Corte cost., sent. 3 aprile 2019 (dep. 12 luglio 2019), n. 176, Pres. Lattanzi, Red. Amoroso

Per leggere il testo della sentenza, clicca qui.

 

1. Con la sentenza n. 176 del 2019 la Corte costituzionale ha dichiarato non fondate le questioni di legittimità costituzionale dell’art. 576 c.p.p. sollevate dalla Corte d’Appello di Venezia con ordinanza del 9 gennaio 2018[1]. Il giudice rimettente aveva dubitato della costituzionalità della disposizione censurata laddove consente alla parte civile di impugnare la sentenza dibattimentale di proscioglimento dinanzi al giudice penale, anziché al giudice civile, seppure ai soli effetti della responsabilità civile.

 

2. Come noto, nella sua formulazione originaria, l’art. 576 del codice di rito abilitava la parte civile ad impugnare le sentenze ivi indicate (incluse le sentenze dibattimentali di proscioglimento) «con il mezzo previsto per il pubblico ministero».

Tale ultimo inciso è stato soppresso dall’art. 6 della legge n. 46 del 2006 (c.d. legge Pecorella) per svincolare il potere di impugnazione della parte civile da quello del pubblico ministero, al quale, invece, l’art. 1 della stessa legge (prima di essere dichiarato incostituzionale da Corte cost., sent., 24 gennaio 2007, n. 26) precludeva di appellare le sentenze di proscioglimento[2].

Peraltro, il riformatore non si era premurato di specificare con quale mezzo la parte civile avrebbe potuto censurare la decisione ritenuta sfavorevole.

Nel 2007 le Sezioni Unite hanno sancito la sopravvivenza alla l. n. 46 del 2006 dell'appello della sola parte civile[3], smentendo il diverso orientamento che dall’art. 568 cpv. c.p.p. argomentava la possibilità di esperire soltanto il ricorso per cassazione.

Tale decisione è stata avallata dalla Corte costituzionale, la quale ha invocato la giurisprudenza di legittimità, ormai consolidata, per dichiarare manifestamente infondate – quando non inammissibili – le molteplici questioni di costituzionalità sollevate rispetto all’art. 576 del codice di rito[4].

 

3. I dubbi di conformità alla Costituzione che hanno indotto la Corte veneziana a sottoporre nuovamente l’art. 576 c.p.p. allo scrutinio del Giudice delle leggi connotano di novità la relativa questione.

La premessa interpretativa alla base delle precedenti rimessioni era che la riforma del 2006 avesse privato la parte civile della facoltà di appellare la sentenza di proscioglimento.

Secondo la Corte d’Appello di Venezia, invece, «attribuire oggi al giudice penale, ed in particolare alla Corte d'appello penale, anziché al giudice civile, la cognizione delle impugnazioni della sola parte civile avverso le sentenze di proscioglimento costituisce scelta in atto manifestamente irrazionale e oggi del tutto priva di alcuna giustificazione»[5].

In sostanza, la sopravvenuta irrazionalità (e dunque incostituzionalità) della norma sarebbe conseguenza del progressivo aggravio dei carichi pendenti dinanzi alle sezioni penali delle corti d’appello.

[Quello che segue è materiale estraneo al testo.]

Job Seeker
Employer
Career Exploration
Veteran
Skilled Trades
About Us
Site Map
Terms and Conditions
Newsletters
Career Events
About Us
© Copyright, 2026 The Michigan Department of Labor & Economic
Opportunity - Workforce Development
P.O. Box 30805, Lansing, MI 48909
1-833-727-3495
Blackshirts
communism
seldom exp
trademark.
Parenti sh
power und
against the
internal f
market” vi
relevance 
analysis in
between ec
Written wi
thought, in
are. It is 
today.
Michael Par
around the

Una prima causa di ciò andrebbe ravvisata nella devoluzione a queste ultime dei giudizi di secondo grado, che, nella vigenza del sistema pretorile (soppresso con d.lgs. 19 febbraio 1998, n. 51), appartenevano alla competenza del tribunale.

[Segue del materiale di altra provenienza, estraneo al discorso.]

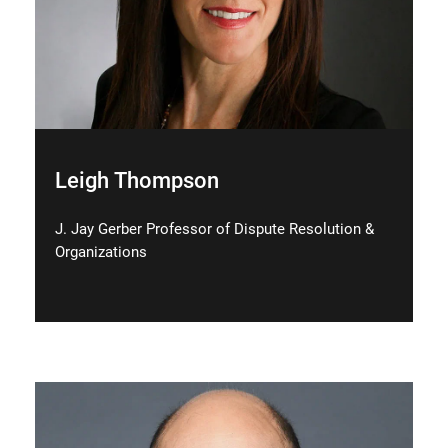
Leigh Thompson
J. Jay Gerber Professor of Dispute Resolution &
Organizations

Vi avrebbe poi concorso la scarsa appetibilità dei riti alternativi, i quali, ben lungi dalle previsioni ambiziose del riformatore del 1988, non hanno portato alla auspicata deflazione dei processi penali.

Infine, i tempi processuali si sarebbero drammaticamente dilatati per effetto della recente codificazione nell’art. 603 c.p.p. dell’obbligo di rinnovazione dell’istruzione dibattimentale in appello, a fronte della impugnazione della sentenza di proscioglimento da parte del pubblico ministero[6].

Nella prospettiva del giudice a quo, la convergenza di questi fattori avrebbe reso «manifestamente irrazionale quell'allora (1987) fisiologicamente discrezionale scelta del legislatore» di attribuire la competenza per la domanda di impugnazione ai soli effetti civili al giudice penale d’appello.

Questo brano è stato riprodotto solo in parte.